Every line with "label" in it should be copied from the data.

## Data extracts
• • •

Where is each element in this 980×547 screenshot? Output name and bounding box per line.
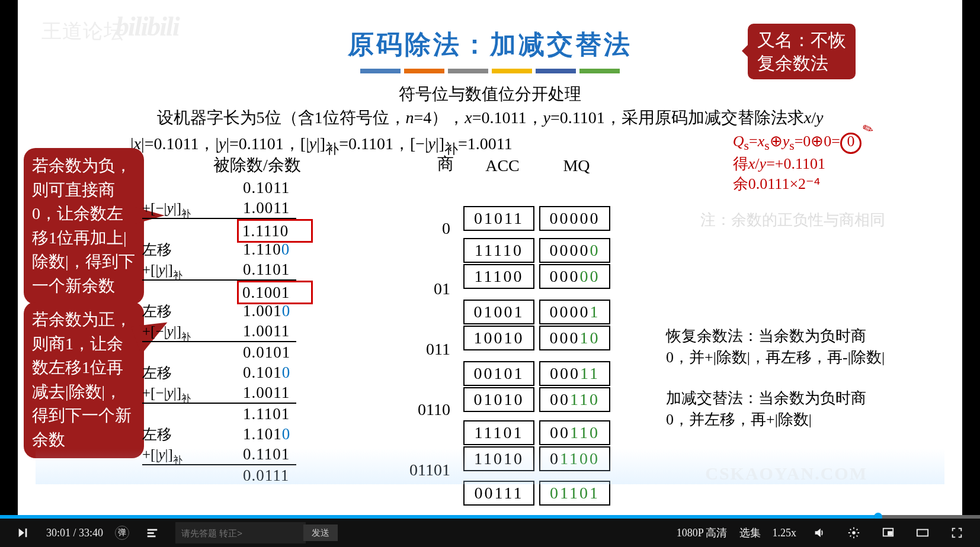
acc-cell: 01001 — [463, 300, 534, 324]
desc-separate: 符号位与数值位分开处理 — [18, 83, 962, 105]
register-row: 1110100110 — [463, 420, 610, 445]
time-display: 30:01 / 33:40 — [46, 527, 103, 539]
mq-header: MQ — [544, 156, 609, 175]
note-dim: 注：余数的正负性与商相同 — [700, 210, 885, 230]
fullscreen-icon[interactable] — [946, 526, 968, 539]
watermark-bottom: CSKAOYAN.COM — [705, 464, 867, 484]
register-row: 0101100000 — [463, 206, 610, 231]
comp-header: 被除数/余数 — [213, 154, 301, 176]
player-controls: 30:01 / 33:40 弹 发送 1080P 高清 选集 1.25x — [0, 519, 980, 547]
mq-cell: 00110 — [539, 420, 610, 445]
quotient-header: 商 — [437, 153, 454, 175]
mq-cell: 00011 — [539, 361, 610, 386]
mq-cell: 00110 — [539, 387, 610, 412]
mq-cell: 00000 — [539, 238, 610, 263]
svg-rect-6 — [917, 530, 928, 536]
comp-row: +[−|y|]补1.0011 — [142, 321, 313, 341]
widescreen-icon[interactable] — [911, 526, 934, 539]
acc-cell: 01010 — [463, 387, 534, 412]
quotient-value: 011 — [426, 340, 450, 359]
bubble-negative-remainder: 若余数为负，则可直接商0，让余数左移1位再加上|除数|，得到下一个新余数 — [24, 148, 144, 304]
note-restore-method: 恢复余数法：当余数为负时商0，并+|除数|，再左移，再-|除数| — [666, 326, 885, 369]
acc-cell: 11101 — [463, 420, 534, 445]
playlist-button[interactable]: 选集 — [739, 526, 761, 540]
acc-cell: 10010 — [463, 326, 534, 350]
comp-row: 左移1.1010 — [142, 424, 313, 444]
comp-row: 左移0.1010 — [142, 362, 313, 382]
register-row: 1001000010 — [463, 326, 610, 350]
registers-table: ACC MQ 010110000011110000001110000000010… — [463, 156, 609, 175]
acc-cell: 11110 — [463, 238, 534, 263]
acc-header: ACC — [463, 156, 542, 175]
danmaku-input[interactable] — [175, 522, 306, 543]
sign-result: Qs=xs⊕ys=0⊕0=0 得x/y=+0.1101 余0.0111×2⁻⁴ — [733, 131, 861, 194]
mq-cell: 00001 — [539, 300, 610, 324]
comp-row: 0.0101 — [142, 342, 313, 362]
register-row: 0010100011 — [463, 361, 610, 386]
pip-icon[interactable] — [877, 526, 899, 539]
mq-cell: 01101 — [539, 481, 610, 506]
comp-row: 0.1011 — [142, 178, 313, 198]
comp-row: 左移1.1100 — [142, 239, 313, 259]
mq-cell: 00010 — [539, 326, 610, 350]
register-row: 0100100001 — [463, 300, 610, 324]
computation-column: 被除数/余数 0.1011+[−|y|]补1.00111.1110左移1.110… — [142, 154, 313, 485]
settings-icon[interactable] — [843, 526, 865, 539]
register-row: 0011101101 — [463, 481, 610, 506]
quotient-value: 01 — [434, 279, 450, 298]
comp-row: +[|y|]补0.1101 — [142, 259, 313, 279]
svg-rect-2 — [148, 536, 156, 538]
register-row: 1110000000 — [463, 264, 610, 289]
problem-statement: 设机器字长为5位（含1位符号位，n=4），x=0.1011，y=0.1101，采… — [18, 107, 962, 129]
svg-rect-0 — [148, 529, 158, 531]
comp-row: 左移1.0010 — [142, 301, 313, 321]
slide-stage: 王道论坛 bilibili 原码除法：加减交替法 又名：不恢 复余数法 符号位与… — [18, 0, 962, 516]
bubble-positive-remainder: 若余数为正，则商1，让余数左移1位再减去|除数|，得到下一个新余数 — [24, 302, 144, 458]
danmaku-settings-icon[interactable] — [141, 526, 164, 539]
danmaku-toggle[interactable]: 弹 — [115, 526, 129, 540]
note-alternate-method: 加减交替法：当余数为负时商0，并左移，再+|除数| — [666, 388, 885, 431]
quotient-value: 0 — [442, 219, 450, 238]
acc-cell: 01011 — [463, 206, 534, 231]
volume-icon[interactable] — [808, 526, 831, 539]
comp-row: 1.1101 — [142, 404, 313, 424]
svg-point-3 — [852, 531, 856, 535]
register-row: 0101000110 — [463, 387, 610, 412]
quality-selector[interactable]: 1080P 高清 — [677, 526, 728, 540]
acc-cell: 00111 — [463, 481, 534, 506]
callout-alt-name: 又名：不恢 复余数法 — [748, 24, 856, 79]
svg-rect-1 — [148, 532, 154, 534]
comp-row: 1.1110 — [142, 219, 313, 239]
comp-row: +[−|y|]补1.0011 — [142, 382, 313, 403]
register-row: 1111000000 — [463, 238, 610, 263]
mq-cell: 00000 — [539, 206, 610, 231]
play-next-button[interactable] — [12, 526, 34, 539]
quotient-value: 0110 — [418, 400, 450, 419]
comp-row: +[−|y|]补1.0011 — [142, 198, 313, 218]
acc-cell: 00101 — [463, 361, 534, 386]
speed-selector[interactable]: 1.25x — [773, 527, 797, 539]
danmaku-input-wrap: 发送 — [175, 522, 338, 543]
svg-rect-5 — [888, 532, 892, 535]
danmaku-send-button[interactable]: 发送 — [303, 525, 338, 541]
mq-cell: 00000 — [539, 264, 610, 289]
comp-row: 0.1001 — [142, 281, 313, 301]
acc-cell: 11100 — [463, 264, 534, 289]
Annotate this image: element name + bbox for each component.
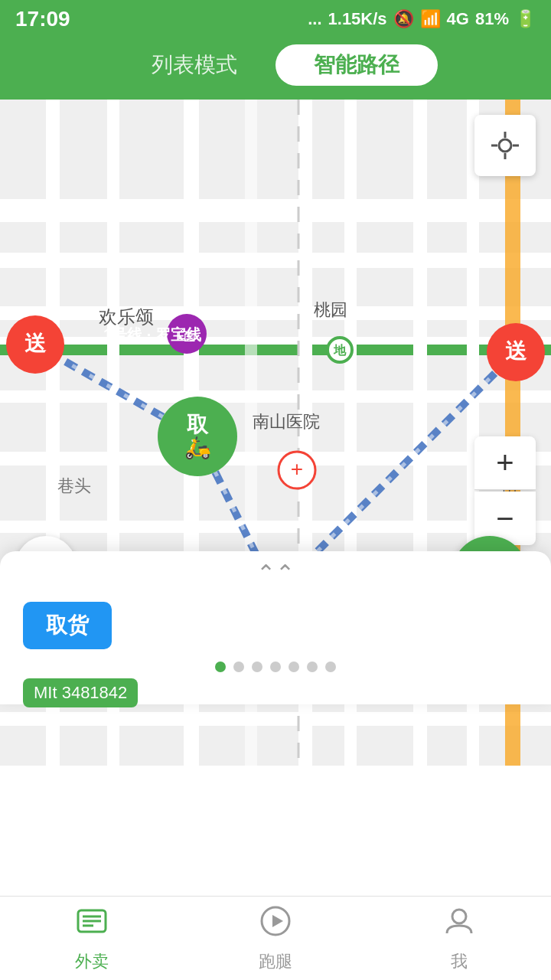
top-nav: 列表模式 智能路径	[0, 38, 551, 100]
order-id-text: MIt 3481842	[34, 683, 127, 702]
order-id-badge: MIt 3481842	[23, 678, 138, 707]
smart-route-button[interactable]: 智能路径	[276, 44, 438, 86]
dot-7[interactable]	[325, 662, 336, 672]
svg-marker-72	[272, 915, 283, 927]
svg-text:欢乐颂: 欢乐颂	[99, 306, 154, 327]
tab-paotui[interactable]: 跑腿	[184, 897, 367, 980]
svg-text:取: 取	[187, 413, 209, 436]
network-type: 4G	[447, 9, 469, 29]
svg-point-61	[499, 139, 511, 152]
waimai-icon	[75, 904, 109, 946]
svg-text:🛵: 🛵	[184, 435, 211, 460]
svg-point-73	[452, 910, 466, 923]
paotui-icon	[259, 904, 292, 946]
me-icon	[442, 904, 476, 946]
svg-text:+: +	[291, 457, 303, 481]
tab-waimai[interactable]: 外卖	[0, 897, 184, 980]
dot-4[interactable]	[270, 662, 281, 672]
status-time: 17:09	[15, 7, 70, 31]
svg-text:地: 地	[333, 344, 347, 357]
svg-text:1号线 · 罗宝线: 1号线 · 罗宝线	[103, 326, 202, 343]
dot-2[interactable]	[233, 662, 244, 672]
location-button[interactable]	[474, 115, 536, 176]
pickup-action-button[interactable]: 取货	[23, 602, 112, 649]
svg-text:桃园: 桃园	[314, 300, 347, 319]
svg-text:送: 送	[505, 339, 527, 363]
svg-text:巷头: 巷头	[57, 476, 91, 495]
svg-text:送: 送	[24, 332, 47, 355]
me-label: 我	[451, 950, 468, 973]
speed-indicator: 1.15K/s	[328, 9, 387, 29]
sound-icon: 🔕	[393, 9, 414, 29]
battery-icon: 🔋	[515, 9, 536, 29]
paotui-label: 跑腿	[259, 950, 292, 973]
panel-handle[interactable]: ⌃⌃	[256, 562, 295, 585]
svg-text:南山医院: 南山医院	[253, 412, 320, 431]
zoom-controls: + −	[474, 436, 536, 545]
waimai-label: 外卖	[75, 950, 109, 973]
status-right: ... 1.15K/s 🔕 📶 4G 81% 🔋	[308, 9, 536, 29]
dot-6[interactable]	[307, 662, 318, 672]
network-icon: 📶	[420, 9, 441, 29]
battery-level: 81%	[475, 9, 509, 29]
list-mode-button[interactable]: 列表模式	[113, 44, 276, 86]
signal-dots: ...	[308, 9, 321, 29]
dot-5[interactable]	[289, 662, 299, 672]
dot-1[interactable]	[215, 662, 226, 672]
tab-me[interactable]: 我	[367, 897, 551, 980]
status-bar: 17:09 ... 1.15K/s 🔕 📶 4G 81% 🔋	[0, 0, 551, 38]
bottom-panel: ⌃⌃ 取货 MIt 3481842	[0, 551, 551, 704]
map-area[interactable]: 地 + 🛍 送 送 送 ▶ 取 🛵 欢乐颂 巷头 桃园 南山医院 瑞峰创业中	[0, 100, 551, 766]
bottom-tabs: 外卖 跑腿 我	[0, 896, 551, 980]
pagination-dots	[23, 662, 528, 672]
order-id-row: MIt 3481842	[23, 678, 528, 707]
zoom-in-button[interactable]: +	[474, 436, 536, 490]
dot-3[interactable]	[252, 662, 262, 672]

• • •

## Solution to this exercise
me-label: 我	[451, 950, 468, 973]
paotui-label: 跑腿	[259, 950, 292, 973]
waimai-label: 外卖	[75, 950, 109, 973]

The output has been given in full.